Back to business meant Black Monday, a day when more than 75,000 people were laid off in the U.S. My small company was not untouched, I am sad to say, although by the grace of God I still have a job. It was a hard hard week.
On today's schedule was a 10 miler. I had to decide whether to run with my official group, the Montgomery County Road Runners Speed Development Program, or with the good ol' Snail Trails. The Snails run on a path that's about 5-minutes from my house, but it's a always a crap shoot whether there will be anyone there who is going the distance you need. I knew with the SDP (enrollment=300) I'd have plenty of company.
The SPD-ers met at 7 a.m. (RealFeel=6F) this morning at a site charmingly called Candy Cane City. Doesn't that just evoke Charlie and the Chocolate Factory? I am quite vexed and sad to report that, though scenic, there was no candy to be found.
Our pace groups are based on our most recent 10k race, which for me, was my glorious PR at the Thanksgiving Day Turkey Trot: 1:06. Our coach then calculated our paces for various runs (you know you love all the details):
So I started this morning with my group of four, and we were running 12 minute miles—on purpose!! YES!
Except, it soon started feeling...too slow.
And that's coming from someone who last week tried to run 8 miles in Charleston, South Carolina, (where I was attending a writing workshop run by Natalie Goldberg--if you've heard of her tell me what you think) and managed only SIX, in a blazing 1:20, which included the part where I fell and ripped my spiffy new New Balance running tights to shreds (size L). (Along with my knee. And hands. But the tights! Marked down to $30!!!)
This is why I will never understand running. EVER. One day your legs are encased in cement, the next day you're...only slogging through mud.
About three miles in, two runners joined our small group, and after a bit one of them asked, "Who here is a triathlete?"
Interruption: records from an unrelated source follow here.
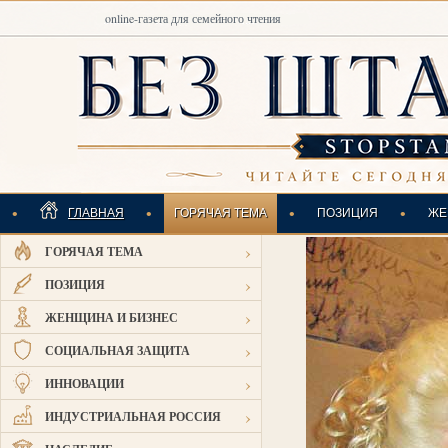
online-газета для семейного чтения
•
•
•
•
ГЛАВНАЯ
ГОРЯЧАЯ ТЕМА
ПОЗИЦИЯ
ЖЕ
›
ГОРЯЧАЯ ТЕМА
ИНДУСТРИАЛЬНАЯ
›
ПОЗИЦИЯ
›
ЖЕНЩИНА И БИЗНЕС
›
СОЦИАЛЬНАЯ ЗАЩИТА
›
ИННОВАЦИИ
›
ИНДУСТРИАЛЬНАЯ РОССИЯ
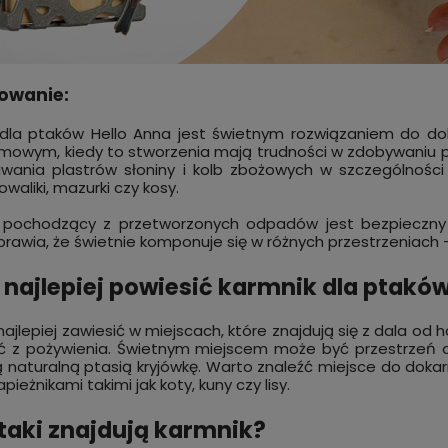
owanie:
dla ptaków Hello Anna jest świetnym rozwiązaniem do dok
imowym, kiedy to stworzenia mają trudności w zdobywaniu p
ania plastrów słoniny i kolb zbożowych w szczególności dla
owaliki, mazurki czy kosy.
 pochodzący z przetworzonych odpadów jest bezpieczny i
prawia, że świetnie komponuje się w różnych przestrzeniach
 najlepiej powiesić karmnik dla ptakó
ajlepiej zawiesić w miejscach, które znajdują się z dala od ha
ć z pożywienia. Świetnym miejscem może być przestrzeń os
 naturalną ptasią kryjówkę. Warto znaleźć miejsce do dok
pieżnikami takimi jak koty, kuny czy lisy.
taki znajdują karmnik?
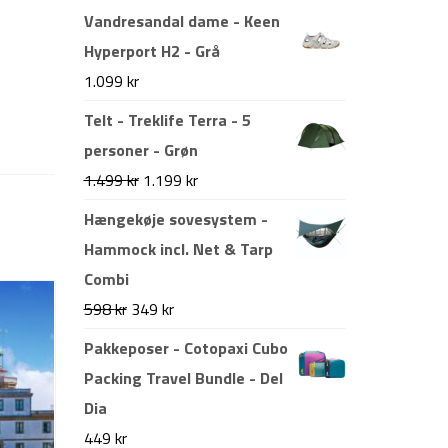
Vandresandal dame - Keen
Hyperport H2 - Grå
1.099
kr
Telt - Treklife Terra - 5
personer - Grøn
Den
Den
1.499
kr
1.199
kr
oprindelige
aktuelle
Hængekøje sovesystem -
pris
pris
Hammock incl. Net & Tarp
var:
er:
Combi
1.499 kr.
1.199 kr.
Den
Den
598
kr
349
kr
oprindelige
aktuelle
Pakkeposer - Cotopaxi Cubo
pris
pris
Packing Travel Bundle - Del
var:
er:
Dia
598 kr.
349 kr.
449
kr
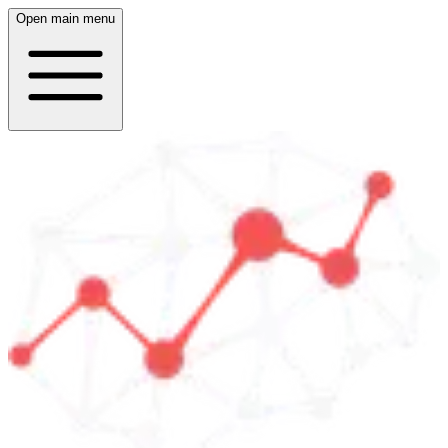
Open main menu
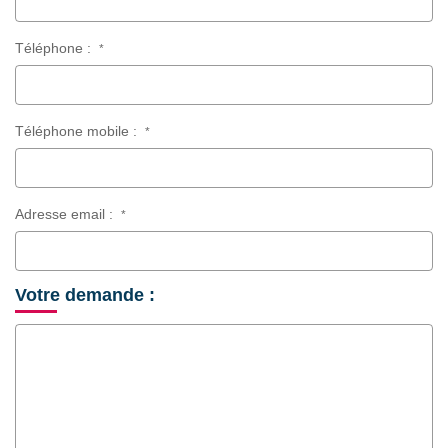
Téléphone :
*
Téléphone mobile :
*
Adresse email :
*
Votre demande :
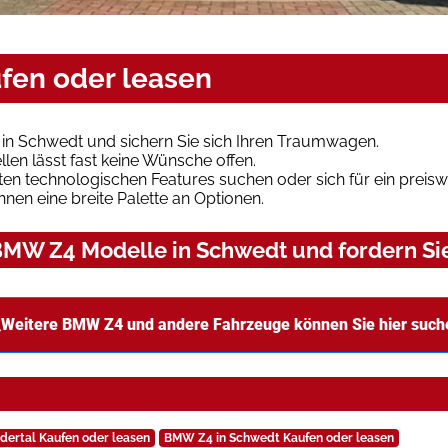
fen oder leasen
in Schwedt und sichern Sie sich Ihren Traumwagen.
len lässt fast keine Wünsche offen.
en technologischen Features suchen oder sich für ein preiswe
hnen eine breite Palette an Optionen.
MW Z4 Modelle in Schwedt und fordern Sie
Weitere BMW Z4 und andere Fahrzeuge können Sie hier such
dertal Kaufen oder leasen
BMW Z4 in Schwedt Kaufen oder leasen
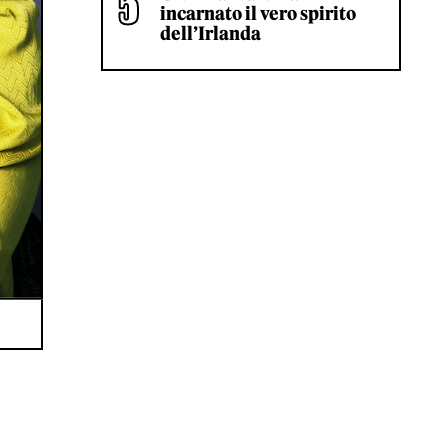
incarnato il vero spirito
dell’Irlanda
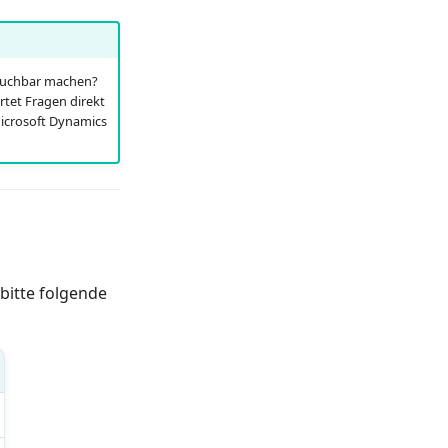
hsuchbar machen?
et Fragen direkt
icrosoft Dynamics
bitte folgende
Ah, the magic words. I wormed my way beside this tall fellow, P., and we started chit-chatting about triathlon, me bragging about my 4-hour Olympic finishes. Finally I realized that it would be polite to maybe ask what races he had done (ya think??) so I did, adding, jokingly "However, if you say 'Kona,' this conversation is over."
Well, you can guess the rest. He said oh Eagleman this, and Battleship that, and blah blah, ending with: "Kona Ironman Triathlon World Championships, 2004."
No you did NOT just say Kona.
I ran my 10 miles this morning with not just any old Ironman, but a KONA Ironman, with a 15-hour finish and no crawling and this guy said it was the best experience of his life. So I grilled him about it for the next eight miles or so, trying to wring out of him the part where he gave up, where his spirit wilted, where he questioned his sanity, where it all fell apart.
Nope. Nada. All he could report is how he felt: "I'm in the Kona Ironman and you're going to have to surgically remove the smile from my face."
Me: "But...didn't it hurt? Didn't your BUTT get sore?" (I'm detail-oriented like that.)
Him: "Well yes! Duh! But I'm in the Kona Ironman and you're going to have to surgically remove the smile from my face."
Well then what about after, I bet you needed an IV, almost collapsed, legs fell off?? "I went back to the condo, went to sleep, woke up thirsty after 4 hours so had a drink of water, hung around the pool the next day, and then went horseback riding."
Plus, this fellow is starting a new tri club: Montgomery County Multisport Club. (P., just put the check in the mail. Heh.)
Back to this morning's run. Me, P. and J. kind of left my pace group behind (which is a big no-no and I don't know quite what to do about that) and ran somewhere between 10 and 11 miles in 1:50, which puts my pace somewhere between 10:30 and 11 minute miles.
The fastest 10 (or 11) miles I've ever run--ever!
Someone has to explain how running 12:15 minute miles on my long runs is going to make me faster. Cuz I'm not buying it.